Vertical Healthcare Companies Merging Compliance Programs
Perri Nena Smith
Loyola University Chicago School of Law, JD 2021
In 2020, The Federal Trade Commission (“FTC”) and the Department of Justice (“DOJ”) released guidelines for vertical mergers to give clarity to companies so they can avoid harmful mergers. Healthcare companies are an industry that has been in the news for their high dollar mergers. Despite COVID-19 challenges, the second half of 2020 saw seven deals larger than $1 billion in healthcare. Additionally, in 2020, there have been 300 private equity deals in the healthcare industry. As companies consider the harmful competition effect of vertical mergers and acquisitions, they have another consideration of merging their compliance programs if the transaction is successful.
What are vertical mergers, and which healthcare company’s merge?
Vertical mergers are entities that combine companies or their assets at different stages of the supply chain. The FTC and DOJ encounter more problematic horizontal mergers than vertical mergers; more vertical mergers are likely successful in moving forward.
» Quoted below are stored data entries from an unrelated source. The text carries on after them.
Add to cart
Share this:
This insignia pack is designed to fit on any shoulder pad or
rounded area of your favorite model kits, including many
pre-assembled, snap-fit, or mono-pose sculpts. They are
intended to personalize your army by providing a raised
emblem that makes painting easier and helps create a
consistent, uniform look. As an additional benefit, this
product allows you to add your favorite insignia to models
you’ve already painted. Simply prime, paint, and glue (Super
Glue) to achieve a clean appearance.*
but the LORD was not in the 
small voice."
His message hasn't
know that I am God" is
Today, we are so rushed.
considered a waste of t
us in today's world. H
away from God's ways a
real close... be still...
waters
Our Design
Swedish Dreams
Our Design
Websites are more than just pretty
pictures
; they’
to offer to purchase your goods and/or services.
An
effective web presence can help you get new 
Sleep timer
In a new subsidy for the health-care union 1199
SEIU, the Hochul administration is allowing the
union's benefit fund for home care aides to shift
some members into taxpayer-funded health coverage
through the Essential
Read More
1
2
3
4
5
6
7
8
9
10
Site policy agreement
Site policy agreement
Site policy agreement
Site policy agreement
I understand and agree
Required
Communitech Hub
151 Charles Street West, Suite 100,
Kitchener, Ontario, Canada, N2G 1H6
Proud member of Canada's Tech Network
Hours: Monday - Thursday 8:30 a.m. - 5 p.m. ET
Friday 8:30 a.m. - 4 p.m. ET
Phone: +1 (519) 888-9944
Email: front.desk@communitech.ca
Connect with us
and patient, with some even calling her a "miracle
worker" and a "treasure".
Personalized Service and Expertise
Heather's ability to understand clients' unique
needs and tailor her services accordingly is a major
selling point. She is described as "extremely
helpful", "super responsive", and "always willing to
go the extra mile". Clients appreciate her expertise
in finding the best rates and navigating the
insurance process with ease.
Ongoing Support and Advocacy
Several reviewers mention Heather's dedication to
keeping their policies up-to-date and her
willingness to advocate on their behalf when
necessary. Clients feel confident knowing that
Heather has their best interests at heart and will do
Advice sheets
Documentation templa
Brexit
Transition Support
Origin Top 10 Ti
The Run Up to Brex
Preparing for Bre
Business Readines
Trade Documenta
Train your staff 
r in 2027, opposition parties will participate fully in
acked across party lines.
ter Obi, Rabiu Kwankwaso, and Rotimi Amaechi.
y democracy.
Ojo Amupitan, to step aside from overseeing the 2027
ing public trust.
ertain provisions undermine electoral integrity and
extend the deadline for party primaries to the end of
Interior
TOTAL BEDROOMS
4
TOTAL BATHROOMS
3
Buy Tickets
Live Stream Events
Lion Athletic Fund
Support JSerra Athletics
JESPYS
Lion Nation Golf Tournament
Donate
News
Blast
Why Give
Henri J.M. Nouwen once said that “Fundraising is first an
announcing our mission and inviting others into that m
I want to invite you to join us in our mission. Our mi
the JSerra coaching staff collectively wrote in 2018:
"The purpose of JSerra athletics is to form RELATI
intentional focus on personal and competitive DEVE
In healthcare, vertical mergers can include combinations of hospitals acquiring physician offices, health plans and pharmacies, health plans and hospitals, laboratories and health plans.
However, with the popularity of healthcare mergers including vertical mergers, the FTC wants to investigate anti-competitive culture; healthcare mergers have been linked to higher prices for consumers. The recent FTC announcement stated they would study the popular hospital and physician office mergers. Aetna Inc., Anthem, Inc., Florida Blue, Cigna Corporation, Health Care Service Corporation, and United Healthcare are the six companies the FTC will begin to review for their patient-level commercial claims data for inpatient, outpatient, and physician services for competition in the healthcare market.
The Biden administration is expected to have a favorable regulatory landscape for health care, increased coverage, and stable reimbursement rates. While healthcare is a huge focus, it is assumed that the enforcement of antitrust laws should only affect larger deals like the six companies highlighted by the FTC study.
The deals in 2021 are predicted to include home health care, hospitals merging into larger systems, outpatient providers such as ambulatory surgery and diagnostic imaging, durable medical equipment, pharmaceutical companies and manufacturers, and skilled nursing facilities. Many of the predicted deals will be a vertical movement for the healthcare industry, and their compliance programs should be considered as the separate entities merge.
Consideration of compliance programs for each healthcare entity
The U.S. Department of Health and Human Service’s Office of Inspector General (“OIG”) leads the enforcement regarding compliance programs across the different healthcare entities that provide federal government services. The OIG has different guidance for hospitals, nursing homes, third-party billers, and durable medical equipment suppliers. When these different entities vertically merge, they should consider their current compliance program compared to the compliance program of the organization being acquiring to determine any key differences and potential changes to stay compliant.
An effective compliance program has a code of conduct with effective policies and procedures, a compliance professional, effective compliance training, effective communication, internal monitoring, a process to enforce standards, and a process to respond to issues promptly. Each of these elements is bound to be different with differing companies. In addition, there can also be a significant risk that a purchaser could inherit the other companies’ regulatory liabilities.
A recent merger like Optum-UnitedHealth Group and Change Healthcare is an example of a health service company and a health technology company combining. These are different companies that focus on different regulations would need to consider all relevant regulations when merging. As the companies combine, both entities will need to access their current regulatory responsibilities and each other liabilities. Failure to stay in compliance can cost healthcare companies millions of dollars. In the OIG 2020 semi-annual report, they report an expected almost one billion dollars in audit recoveries and over 3 billion in investigative recoveries.
Merging and acquiring companies is such an immense process that compliance aspect may get lost in the mix. In healthcare, the responsibility to stay compliant is too big a risk to overlook. Larger companies need to relay compliance in the culture down toward all affected levels of employment. Smaller companies might be even more at risk of oversight compliance issues until it is too late. Compliance should be at the forefront of merger and acquisition contracts, especially for vertical mergers where they merge different regulations.
In addition to getting more recognition by the DOJ and FTC for antitrust violations, vertical mergers can add more heat by the federal government through OIG enforcement for compliance failure.